The invention abandons the scheme of a transverse transmission mechanism (running beam) in the prior art, and a buffer memory device 25 is arranged between the post-processing modules 20, thereby being beneficial to simplifying the transmission route of the wafer, reducing the size of the cleaning unit 2, reducing the occupation of the cleaning unit on the space and further reducing the occupied area of the CMP system.

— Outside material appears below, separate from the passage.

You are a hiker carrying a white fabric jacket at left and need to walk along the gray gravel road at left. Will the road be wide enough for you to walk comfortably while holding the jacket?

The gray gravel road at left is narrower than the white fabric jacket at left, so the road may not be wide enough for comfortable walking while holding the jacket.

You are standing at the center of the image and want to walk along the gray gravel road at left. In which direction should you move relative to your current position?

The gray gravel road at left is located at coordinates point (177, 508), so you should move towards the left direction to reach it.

In the embodiment shown in fig. 1, the stacked modules are arranged in a staggered manner in the transverse direction of the cleaning unit 2, so that the front transfer robot 23 and the rear transfer robot 24 are arranged appropriately to achieve smooth turnaround of wafers. It should be noted that the first front transfer robot 23A and the first rear transfer robot 24A are components of the front transfer robot 23, and will be described in detail later with reference to fig. 6; the first rear transfer robot 24A and the second rear transfer robot 24B are integral parts of the rear transfer robot 24, and will be described in detail later with reference to fig. 7.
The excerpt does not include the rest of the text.